About 15 million Iraqis are eligible to vote in the polls being held in 14 of Iraq's 18 provinces on Saturday.
More than 14,000 candidates are competing for 440 seats.
The polls, which are seen as a test of the security situation in Iraq, opened at 7am (04:00GMT) on Saturday and will close ten hours later.
Results are not expected for several days.
Iraq's provincial councils are responsible for nominating the governors who lead the administration, and oversee finance and reconstruction projects. They control a combined budget of $2.4bn.
"I hope that the results will lead to new provincial councils that work for the interests of citizens," Hashem Karim, a voter waiting in a queue at a polling station in Nasiriyah, said.

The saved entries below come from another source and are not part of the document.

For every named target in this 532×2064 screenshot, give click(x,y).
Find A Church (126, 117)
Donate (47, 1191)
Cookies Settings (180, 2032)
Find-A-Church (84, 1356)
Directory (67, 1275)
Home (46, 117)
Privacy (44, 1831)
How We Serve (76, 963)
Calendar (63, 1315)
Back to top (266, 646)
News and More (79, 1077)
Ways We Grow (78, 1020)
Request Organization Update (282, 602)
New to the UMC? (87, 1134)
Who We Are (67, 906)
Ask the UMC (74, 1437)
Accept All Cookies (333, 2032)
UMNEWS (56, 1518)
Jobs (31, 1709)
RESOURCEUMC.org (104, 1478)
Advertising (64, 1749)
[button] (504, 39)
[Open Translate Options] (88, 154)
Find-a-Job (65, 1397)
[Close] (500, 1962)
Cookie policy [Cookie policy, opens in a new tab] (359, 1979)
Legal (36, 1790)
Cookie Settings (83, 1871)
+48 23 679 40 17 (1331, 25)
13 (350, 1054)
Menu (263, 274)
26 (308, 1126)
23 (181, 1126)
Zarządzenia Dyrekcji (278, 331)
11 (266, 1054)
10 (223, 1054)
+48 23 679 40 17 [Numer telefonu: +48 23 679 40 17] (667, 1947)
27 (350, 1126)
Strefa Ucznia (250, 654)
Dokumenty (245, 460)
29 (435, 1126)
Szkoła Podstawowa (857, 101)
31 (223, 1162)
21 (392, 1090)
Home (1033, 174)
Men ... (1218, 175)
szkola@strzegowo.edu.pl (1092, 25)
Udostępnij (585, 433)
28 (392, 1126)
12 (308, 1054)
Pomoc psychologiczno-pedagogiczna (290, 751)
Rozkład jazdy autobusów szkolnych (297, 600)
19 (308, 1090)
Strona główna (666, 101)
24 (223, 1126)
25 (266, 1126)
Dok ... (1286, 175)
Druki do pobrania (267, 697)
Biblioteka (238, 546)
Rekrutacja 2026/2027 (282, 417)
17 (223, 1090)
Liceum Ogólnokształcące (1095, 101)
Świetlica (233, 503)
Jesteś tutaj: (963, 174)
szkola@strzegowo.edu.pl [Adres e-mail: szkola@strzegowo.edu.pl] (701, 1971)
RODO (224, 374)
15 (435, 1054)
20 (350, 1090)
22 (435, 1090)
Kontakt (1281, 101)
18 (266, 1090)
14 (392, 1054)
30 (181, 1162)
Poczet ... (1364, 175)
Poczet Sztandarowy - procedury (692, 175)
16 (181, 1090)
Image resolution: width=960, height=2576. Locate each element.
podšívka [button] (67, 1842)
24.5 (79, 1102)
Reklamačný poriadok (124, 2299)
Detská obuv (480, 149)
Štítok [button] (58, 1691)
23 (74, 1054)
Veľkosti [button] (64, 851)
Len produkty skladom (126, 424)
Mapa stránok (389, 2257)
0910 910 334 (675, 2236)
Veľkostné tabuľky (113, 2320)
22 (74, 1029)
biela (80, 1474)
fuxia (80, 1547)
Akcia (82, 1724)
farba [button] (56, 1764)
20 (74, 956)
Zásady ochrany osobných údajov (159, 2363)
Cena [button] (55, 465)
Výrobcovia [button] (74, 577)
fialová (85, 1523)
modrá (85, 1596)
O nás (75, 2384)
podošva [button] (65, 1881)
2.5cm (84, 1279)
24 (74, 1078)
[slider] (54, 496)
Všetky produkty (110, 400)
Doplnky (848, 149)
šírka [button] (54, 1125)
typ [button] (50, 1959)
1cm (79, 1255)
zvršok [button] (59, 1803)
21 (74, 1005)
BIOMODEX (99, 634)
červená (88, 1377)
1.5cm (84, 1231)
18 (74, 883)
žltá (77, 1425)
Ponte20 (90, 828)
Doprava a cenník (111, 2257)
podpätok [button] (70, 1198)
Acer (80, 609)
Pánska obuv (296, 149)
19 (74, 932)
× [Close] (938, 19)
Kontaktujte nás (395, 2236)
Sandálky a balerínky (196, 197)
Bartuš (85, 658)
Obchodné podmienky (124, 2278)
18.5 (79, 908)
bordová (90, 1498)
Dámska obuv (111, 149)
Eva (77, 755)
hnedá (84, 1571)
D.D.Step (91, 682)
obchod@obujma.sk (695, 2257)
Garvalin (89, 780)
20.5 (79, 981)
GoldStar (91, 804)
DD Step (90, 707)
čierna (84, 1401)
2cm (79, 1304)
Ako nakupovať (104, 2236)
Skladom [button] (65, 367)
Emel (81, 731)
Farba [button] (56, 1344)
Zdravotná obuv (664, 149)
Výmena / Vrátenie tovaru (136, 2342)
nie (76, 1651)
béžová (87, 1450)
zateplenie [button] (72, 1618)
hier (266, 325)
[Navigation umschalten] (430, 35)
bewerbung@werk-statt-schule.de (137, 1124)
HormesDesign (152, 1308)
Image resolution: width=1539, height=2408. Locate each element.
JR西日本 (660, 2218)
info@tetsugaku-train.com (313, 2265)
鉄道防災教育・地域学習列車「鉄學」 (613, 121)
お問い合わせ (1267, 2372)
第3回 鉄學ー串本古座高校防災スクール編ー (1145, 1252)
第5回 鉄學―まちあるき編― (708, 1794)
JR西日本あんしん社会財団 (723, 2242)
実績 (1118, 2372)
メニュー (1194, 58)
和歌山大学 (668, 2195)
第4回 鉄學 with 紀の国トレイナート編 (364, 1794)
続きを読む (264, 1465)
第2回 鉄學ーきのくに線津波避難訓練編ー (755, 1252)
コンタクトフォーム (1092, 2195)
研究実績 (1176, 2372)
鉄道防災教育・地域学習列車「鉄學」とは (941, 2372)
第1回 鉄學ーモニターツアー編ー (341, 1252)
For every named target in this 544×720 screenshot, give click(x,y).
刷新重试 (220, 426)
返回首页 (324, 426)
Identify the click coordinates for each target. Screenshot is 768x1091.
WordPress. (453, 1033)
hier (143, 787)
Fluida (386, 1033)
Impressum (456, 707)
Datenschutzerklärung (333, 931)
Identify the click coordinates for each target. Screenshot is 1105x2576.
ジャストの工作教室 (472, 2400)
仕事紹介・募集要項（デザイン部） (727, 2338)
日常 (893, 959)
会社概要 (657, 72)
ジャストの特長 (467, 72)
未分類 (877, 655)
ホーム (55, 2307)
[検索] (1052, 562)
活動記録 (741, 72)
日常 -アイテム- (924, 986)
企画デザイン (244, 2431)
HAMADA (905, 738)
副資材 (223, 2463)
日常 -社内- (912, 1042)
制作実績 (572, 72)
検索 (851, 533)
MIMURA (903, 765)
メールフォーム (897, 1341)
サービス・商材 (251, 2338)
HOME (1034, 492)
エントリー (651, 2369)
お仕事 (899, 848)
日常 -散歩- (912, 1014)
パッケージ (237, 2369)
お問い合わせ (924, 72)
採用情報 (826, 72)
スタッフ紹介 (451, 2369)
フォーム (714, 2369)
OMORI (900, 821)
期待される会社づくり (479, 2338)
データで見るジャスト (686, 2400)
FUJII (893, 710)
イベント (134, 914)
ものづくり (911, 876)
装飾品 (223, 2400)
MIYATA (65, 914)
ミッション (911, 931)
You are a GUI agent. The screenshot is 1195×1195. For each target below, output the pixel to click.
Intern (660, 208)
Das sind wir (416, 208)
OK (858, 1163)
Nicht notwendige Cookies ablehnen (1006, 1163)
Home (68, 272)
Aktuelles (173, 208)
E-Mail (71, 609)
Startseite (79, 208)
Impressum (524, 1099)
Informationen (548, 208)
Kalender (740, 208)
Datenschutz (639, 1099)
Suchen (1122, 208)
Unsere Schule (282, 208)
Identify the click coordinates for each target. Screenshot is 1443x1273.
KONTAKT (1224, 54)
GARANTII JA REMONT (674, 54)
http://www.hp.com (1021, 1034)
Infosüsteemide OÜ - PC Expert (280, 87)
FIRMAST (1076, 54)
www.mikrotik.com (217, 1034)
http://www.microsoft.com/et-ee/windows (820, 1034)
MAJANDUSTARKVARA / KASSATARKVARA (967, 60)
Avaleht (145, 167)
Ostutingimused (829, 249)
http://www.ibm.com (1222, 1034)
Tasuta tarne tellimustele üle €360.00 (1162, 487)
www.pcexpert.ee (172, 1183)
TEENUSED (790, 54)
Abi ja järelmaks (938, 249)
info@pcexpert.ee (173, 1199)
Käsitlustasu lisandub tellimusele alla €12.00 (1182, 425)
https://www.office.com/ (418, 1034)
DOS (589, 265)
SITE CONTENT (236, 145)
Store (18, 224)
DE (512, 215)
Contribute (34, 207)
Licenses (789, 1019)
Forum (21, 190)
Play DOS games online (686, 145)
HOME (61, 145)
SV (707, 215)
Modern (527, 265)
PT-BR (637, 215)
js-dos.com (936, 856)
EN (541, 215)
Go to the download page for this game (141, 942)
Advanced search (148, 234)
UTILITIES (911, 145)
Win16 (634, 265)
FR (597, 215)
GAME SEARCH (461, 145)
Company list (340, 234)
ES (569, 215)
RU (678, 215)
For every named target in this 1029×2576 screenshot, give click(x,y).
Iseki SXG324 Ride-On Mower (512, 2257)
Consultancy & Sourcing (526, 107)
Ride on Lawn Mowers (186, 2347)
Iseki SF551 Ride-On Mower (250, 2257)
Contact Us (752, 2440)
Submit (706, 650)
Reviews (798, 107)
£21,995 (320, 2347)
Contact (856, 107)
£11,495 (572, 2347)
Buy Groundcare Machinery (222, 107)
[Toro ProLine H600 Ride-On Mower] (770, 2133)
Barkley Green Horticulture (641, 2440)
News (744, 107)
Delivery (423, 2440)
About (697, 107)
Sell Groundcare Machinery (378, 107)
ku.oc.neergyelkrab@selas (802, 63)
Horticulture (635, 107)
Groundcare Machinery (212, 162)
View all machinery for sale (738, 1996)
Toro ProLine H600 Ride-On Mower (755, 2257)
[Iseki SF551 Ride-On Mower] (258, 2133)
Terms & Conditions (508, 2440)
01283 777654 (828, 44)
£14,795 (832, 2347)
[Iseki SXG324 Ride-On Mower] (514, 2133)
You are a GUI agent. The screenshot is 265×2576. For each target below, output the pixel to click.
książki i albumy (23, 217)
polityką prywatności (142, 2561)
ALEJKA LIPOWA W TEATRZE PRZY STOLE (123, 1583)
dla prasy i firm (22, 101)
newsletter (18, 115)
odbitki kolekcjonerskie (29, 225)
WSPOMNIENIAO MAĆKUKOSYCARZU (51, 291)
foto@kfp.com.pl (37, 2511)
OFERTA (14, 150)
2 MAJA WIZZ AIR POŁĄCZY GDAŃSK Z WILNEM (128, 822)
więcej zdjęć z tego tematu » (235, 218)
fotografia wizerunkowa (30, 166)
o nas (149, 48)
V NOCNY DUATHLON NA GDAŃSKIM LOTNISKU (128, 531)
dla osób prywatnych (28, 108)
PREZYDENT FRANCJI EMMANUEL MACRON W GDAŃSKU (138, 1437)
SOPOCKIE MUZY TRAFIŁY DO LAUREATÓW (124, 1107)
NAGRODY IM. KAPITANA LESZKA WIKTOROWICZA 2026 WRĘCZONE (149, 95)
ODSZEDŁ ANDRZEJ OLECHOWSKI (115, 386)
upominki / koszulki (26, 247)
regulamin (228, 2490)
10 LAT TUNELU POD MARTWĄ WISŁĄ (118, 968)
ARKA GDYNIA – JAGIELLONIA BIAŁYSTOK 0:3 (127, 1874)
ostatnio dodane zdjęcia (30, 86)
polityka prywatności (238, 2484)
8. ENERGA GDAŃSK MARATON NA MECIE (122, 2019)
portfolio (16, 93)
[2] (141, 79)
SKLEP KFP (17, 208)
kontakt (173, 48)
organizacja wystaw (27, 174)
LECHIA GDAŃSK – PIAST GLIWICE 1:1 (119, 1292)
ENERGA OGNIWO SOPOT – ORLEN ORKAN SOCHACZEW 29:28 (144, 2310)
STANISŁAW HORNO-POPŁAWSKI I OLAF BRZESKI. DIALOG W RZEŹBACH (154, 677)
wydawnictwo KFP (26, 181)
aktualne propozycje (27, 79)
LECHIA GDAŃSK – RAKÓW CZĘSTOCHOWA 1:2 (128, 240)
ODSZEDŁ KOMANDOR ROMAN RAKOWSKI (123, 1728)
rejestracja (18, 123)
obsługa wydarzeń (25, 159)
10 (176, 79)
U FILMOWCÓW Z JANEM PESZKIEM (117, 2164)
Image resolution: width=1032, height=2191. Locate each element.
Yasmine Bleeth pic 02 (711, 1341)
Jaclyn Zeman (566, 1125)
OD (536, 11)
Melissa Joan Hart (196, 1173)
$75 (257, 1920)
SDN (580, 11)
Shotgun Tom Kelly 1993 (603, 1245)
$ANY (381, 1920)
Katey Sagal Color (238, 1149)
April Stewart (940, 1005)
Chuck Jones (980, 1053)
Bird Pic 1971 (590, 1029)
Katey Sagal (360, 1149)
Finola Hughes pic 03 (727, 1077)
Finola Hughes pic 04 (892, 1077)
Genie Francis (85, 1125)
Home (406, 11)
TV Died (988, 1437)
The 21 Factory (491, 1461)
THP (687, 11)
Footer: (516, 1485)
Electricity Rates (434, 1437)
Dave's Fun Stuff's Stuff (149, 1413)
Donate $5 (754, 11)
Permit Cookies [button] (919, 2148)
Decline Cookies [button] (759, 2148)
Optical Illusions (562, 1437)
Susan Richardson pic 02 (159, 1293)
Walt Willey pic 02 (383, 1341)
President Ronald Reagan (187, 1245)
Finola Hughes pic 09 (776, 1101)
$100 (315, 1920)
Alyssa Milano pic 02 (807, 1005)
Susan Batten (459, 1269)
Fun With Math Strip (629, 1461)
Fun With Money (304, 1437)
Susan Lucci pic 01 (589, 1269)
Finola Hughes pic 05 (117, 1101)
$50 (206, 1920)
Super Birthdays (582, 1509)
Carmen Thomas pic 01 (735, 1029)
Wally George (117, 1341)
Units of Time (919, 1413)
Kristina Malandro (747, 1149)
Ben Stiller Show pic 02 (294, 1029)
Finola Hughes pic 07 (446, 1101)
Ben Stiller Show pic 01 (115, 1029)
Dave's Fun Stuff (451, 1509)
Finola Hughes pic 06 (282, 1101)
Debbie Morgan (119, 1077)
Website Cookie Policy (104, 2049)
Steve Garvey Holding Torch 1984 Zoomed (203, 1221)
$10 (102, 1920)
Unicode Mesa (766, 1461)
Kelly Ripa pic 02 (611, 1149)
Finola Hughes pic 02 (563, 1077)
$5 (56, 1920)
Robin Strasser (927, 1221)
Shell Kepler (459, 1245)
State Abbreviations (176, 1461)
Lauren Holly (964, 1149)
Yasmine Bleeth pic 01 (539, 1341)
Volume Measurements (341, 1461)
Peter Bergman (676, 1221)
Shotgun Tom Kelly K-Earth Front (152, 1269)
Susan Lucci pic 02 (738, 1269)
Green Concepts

Elections will not take place in the three autonomous Kurdish provinces, Irbil, Dohuk and Sulaimaniyah, until later in the year.
Iraqi voters looking beyond religion
Polls in the oil-rich Kirkuk province, which the Kurds want to incorporate into their region despite fierce opposition by the central government, have been postponed indefinitely.
The killing of three Sunni Arabs candidates on Thursday, and that of a Shia politician two weeks earlier, have raised fears of violence on election day.
Iraqi and US military commanders have in recent days warned that al-Qaeda poses a threat to the elections.
Hundreds of women, including teachers and civic workers, have been recruited to search female voters after a rise in female suicide bombers last year.
A roadside bomb found south of Baghdad on Friday killed three officers and wounded 17 others, an Iraqi police official said.
Night-time curfews were imposed and the borders with Iran and Syria were sealed ahead of election day.
Almost 300,000 local and international observers will monitor the elections, and the US military plans to send heavy deployments of troops onto the streets during the voting.
Elections are being held in 14 provinces of 18 total
About 15 million Iraqis are eligible to vote
There are 5 major parties to choose from
More than 14,400 candidates are contending the polls
Campaign rules prohibit the use of government resources and gifts to voters, and restrict the use of religious symbols.
The independent electoral commission said it had received very few complaints about attempts of vote buying, but the issue has become a talking point among Iraqis.
Qassim al-Aboudi, a representative of the electoral commission, said it had fined three political lists for campaign violations, but he declined to identify them or their misdemeanours.
"We received very few reports about attempts to buy votes and we will take action against these parties," he said.
In a Baghdad park this week, a leading Shia party distributed blankets with a pamphlet inserted in the folds instructing voters which candidates to choose.
Other parties have reportedly given out watches to win favour, and in one case, equipped a teenage football team with uniforms.
Nuri al-Maliki, the prime minister, rejected media reports about attempted vote fraud.
"We want to show the world our elections are transparent," he said.
Mithal al-Alusi, a parliamentarian who heads a secular list of candidates, accused some parties of misusing state funds.